Entertainment Earth
- Company type: Private
- Industry: Toys and Collectibles
- Founded: 1996
- Founder: Jason and Aaron Labowitz
- Headquarters: Simi Valley, California, United States
- Key people: John Louie (CEO)
- Products: toys prop replicas collectibles bobble heads action figures
- Divisions: Entertainment Earth EE Distribution
- Website: EntertainmentEarth.com; EEDistribution.com

= Entertainment Earth =

Collectible retailer and wholesaler

Entertainment Earth is an online retailer and wholesaler of licensed collectibles, including action figures, clothing, statues, prop replicas, games, vinyl figures, dolls, and toys.

==History==

The company was founded in the San Fernando Valley of Los Angeles in 1995 by brothers Aaron and Jason Labowitz. They initially offered Star Wars action figures with the aim of attracting customers who were collectors who sought mint-condition items, as well as rarer items that might be difficult to find in stores. On April 1, 1996, the company launched its e-commerce site.

Over the years it has become one of the Internet's largest collectibles retailers, and it also sells general interest toys. It offers over 31,000 licensed products, including toys, gift items, collectibles, and memorabilia. In addition, Entertainment Earth designs and manufactures its own branded lines of merchandise. From 2008 through 2011, Inc.com named it one of the 5,000 fastest growing private retail companies in the United States.

In 2024, Entertainment Earth announced the construction of a new 209,000-square-foot facility in Simi Valley to expand its warehousing and distribution capabilities.

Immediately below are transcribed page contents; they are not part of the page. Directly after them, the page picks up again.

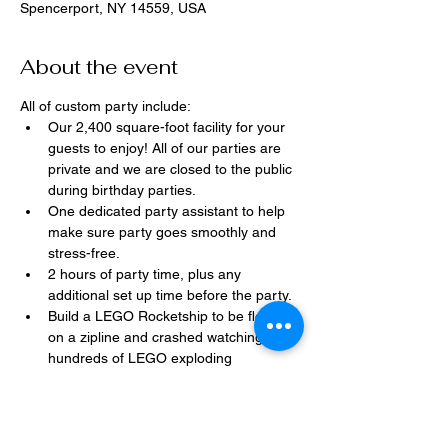
Spencerport, NY 14559, USA
About the event
All of custom party include:
Our 2,400 square-foot facility for your 
guests to enjoy! All of our parties are 
private and we are closed to the public 
during birthday parties.
One dedicated party assistant to help 
make sure party goes smoothly and 
stress-free.
2 hours of party time, plus any 
additional set up time before the party.
Build a LEGO Rocketship to be flown 
on a zipline and crashed watching 
hundreds of LEGO exploding 
everywhere!
Option to bring in your own dessert, 
snacks, drinks, or additional party 
decorations.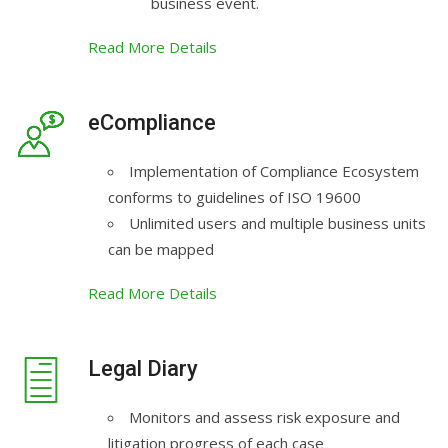
business event.
Read More Details
eCompliance
Implementation of Compliance Ecosystem
conforms to guidelines of ISO 19600
Unlimited users and multiple business units
can be mapped
Read More Details
Legal Diary
Monitors and assess risk exposure and
litigation progress of each case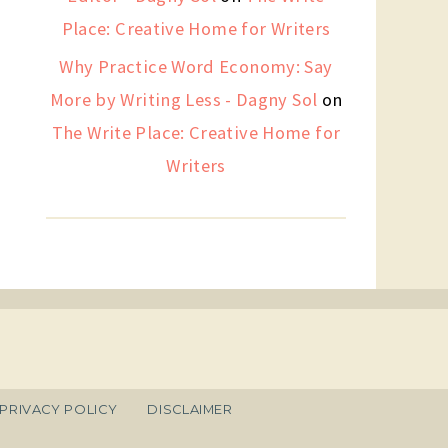
Place: Creative Home for Writers
Why Practice Word Economy: Say
More by Writing Less - Dagny Sol
on
The Write Place: Creative Home for
Writers
PRIVACY POLICY
DISCLAIMER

John Louie became the CEO of Entertainment Earth in 2026.

Entertainment Earth has both a retail and a wholesale division, as well as an affiliate program. Its print catalog is produced quarterly. Through its wholesale division, EE Distribution, the company sells to smaller retailers and distributors throughout the world in bulk. It is a Premier Hasbro Distributor in the United States and the exclusive distributor of toys manufactured by Bif Bang Pow!